__GOAL OF THE EXERCISE__
Word for word, quote the lines from the one containing "oder zuerst mehr über unsere App erfahren" to the end of the entries below, including both. Leave pictures out.

Dataset entries
═══

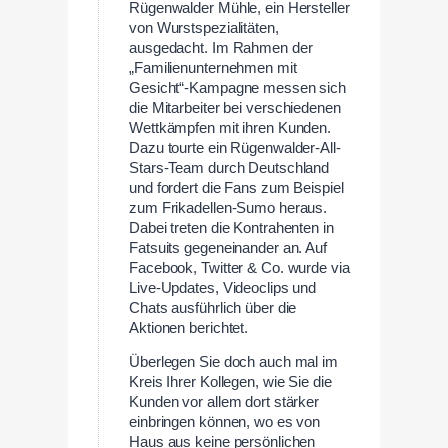
Rügenwalder Mühle, ein Hersteller
von Wurstspezialitäten,
ausgedacht. Im Rahmen der
„Familienunternehmen mit
Gesicht“-Kampagne messen sich
die Mitarbeiter bei verschiedenen
Wettkämpfen mit ihren Kunden.
Dazu tourte ein Rügenwalder-All-
Stars-Team durch Deutschland
und fordert die Fans zum Beispiel
zum Frikadellen-Sumo heraus.
Dabei treten die Kontrahenten in
Fatsuits gegeneinander an. Auf
Facebook, Twitter & Co. wurde via
Live-Updates, Videoclips und
Chats ausführlich über die
Aktionen berichtet.
Überlegen Sie doch auch mal im
Kreis Ihrer Kollegen, wie Sie die
Kunden vor allem dort stärker
einbringen können, wo es von
Haus aus keine persönlichen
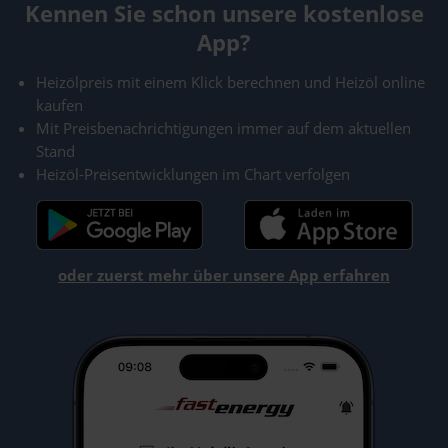
Kennen Sie schon unsere kostenlose
App?
Heizölpreis mit einem Klick berechnen und Heizöl online
kaufen
Mit Preisbenachrichtigungen immer auf dem aktuellen
Stand
Heizöl-Preisentwicklungen im Chart verfolgen
oder zuerst mehr über unsere App erfahren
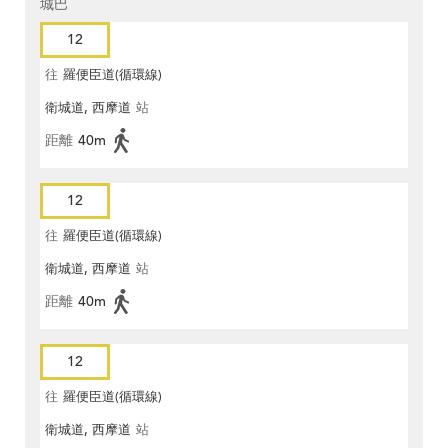
城巴
12
往
羅便臣道(循環線)
衛城道, 西摩道
站
距離
40m
12
往
羅便臣道(循環線)
衛城道, 西摩道
站
距離
40m
12
往
羅便臣道(循環線)
衛城道, 西摩道
站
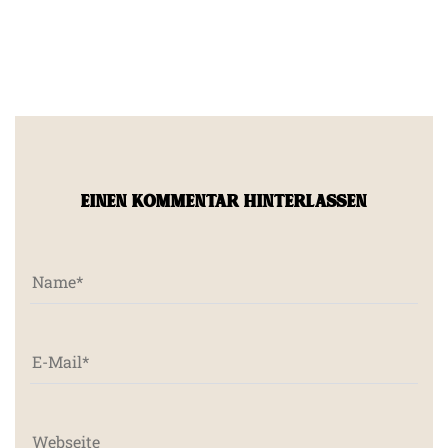
EINEN KOMMENTAR HINTERLASSEN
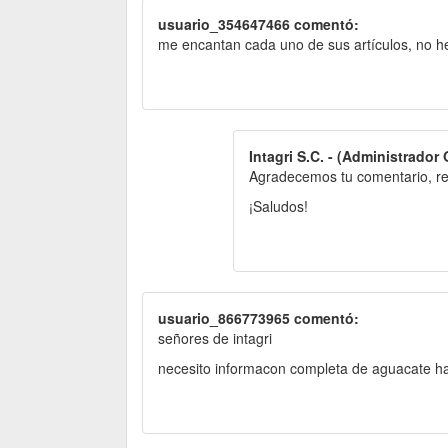
usuario_354647466 comentó:
me encantan cada uno de sus artículos, no he 
Intagri S.C. - (Administrador 
Agradecemos tu comentario, rei
¡Saludos!
usuario_866773965 comentó:
señores de intagri
necesito informacon completa de aguacate h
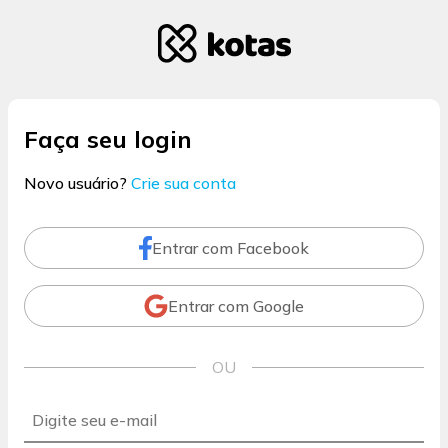
Faça seu login
Novo usuário?
Crie sua conta
Entrar com Facebook
Entrar com Google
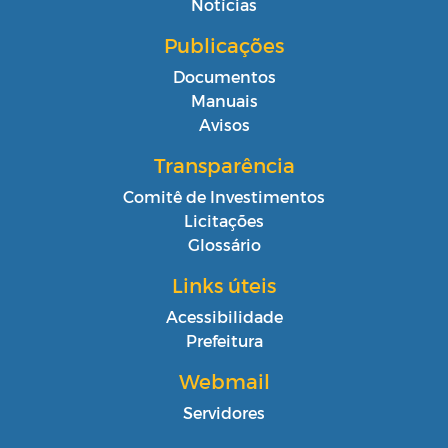
Notícias
Publicações
Documentos
Manuais
Avisos
Transparência
Comitê de Investimentos
Licitações
Glossário
Links úteis
Acessibilidade
Prefeitura
Webmail
Servidores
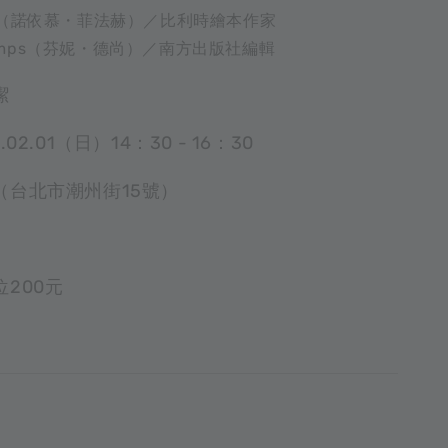
vart（諾依慕・菲法赫）／比利時繪本作家
champs（芬妮・德尚）／南方出版社編輯
潔
02.01（日）14：30 - 16：30
（台北市潮州街15號）
200元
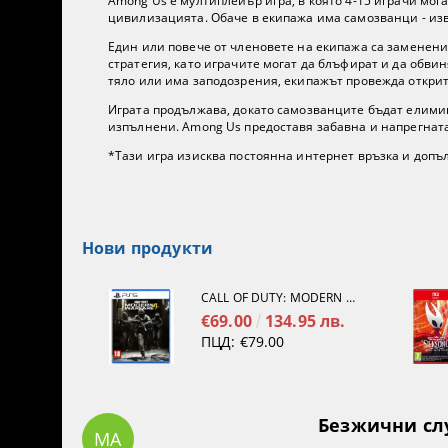
Among Us е мултиплейър игра, в която 4-15 играчи мога
цивилизацията. Обаче в екипажа има самозванци - изв
Един или повече от членовете на екипажа са заменени
стратегия, като играчите могат да блъфират и да обви
тяло или има заподозрения, екипажът провежда открит
Играта продължава, докато самозванците бъдат елимин
изпълнени. Among Us предоставя забавна и напрегната 
*Тази игра изисква постоянна интернет връзка и допъ
Нови продукти
CALL OF DUTY: MODERN WARFARE 4[PS5]
€69.00
134.95 лв.
ПЦД:
€79.00
Безжични слуш
МА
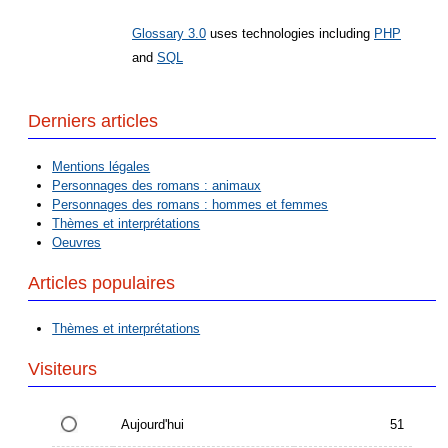
Glossary 3.0
uses technologies including
PHP
and
SQL
Derniers articles
Mentions légales
Personnages des romans : animaux
Personnages des romans : hommes et femmes
Thèmes et interprétations
Oeuvres
Articles populaires
Thèmes et interprétations
Visiteurs
Aujourd'hui
51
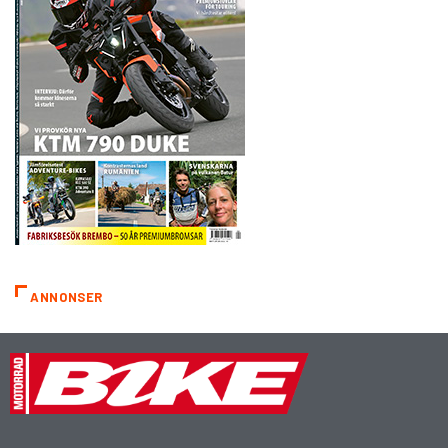
ANNONSER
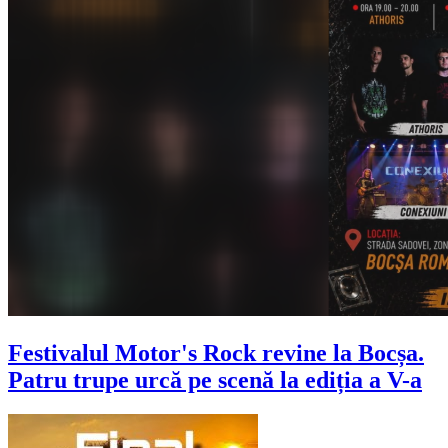
Festivalul Motor's Rock revine la Bocșa.
Patru trupe urcă pe scenă la ediția a V-a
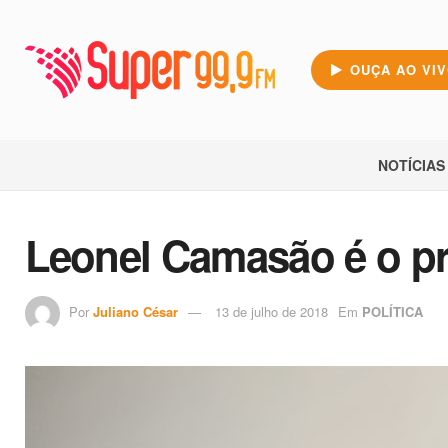
OUÇA AO VI
NOTÍCIAS
Leonel Camasão é o pr
Por
Juliano César
13 de julho de 2018
Em
POLÍTICA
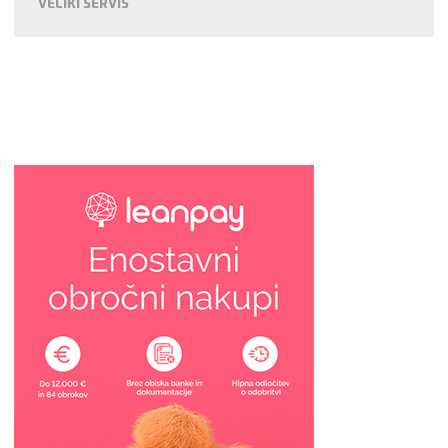
VELIKI SERVIS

═══

__EXERCISE SOLUTION__
oder zuerst mehr über unsere App erfahren
城巴
12
往
羅便臣道(循環線)
衛城道, 西摩道
站
距離
40m
12
往
羅便臣道(循環線)
衛城道, 西摩道
站
距離
40m
12
往
羅便臣道(循環線)
衛城道, 西摩道
站
EINEN KOMMENTAR HINTERLASSEN
usuario_354647466 comentó:
me encantan cada uno de sus artículos, no he 
Intagri S.C. - (Administrador 
Agradecemos tu comentario, rei
¡Saludos!
usuario_866773965 comentó:
señores de intagri
necesito informacon completa de aguacate h
Faça seu login
Novo usuário?
Crie sua conta
Entrar com Facebook
Entrar com Google
Notícias
Publicações
Documentos
Manuais
Avisos
Transparência
Comitê de Investimentos
Licitações
Glossário
Links úteis
Acessibilidade
Prefeitura
Webmail
Servidores
vart（諾依慕・菲法赫）／比利時繪本作家
champs（芬妮・德尚）／南方出版社編輯
潔
02.01（日）14：30 - 16：30
（台北市潮州街15號）
200元
Among Us е мултиплейър игра, в която 4-15 играчи мога
цивилизацията. Обаче в екипажа има самозванци - изв
Един или повече от членовете на екипажа са заменени
стратегия, като играчите могат да блъфират и да обви
тяло или има заподозрения, екипажът провежда открит
Играта продължава, докато самозванците бъдат елимин
изпълнени. Among Us предоставя забавна и напрегната 
*Тази игра изисква постоянна интернет връзка и допъ
Нови продукти
CALL OF DUTY: MODERN WARFARE 4[PS5]
€69.00
134.95 лв.
ПЦД:
€79.00
Безжични слуш
МА
Glossary 3.0
uses technologies including
PHP
and
SQL
Derniers articles
Mentions légales
Personnages des romans : animaux
Personnages des romans : hommes et femmes
Thèmes et interprétations
Oeuvres
Articles populaires
Thèmes et interprétations
Visiteurs
Aujourd'hui
51
ANNONSER
Festivalul Motor's Rock revine la Bocșa.
Patru trupe urcă pe scenă la ediția a V-a
OUÇA AO VI
NOTÍCIAS
Leonel Camasão é o pr
Por
Juliano César
13 de julho de 2018
Em
POLÍTICA
VELIKI SERVIS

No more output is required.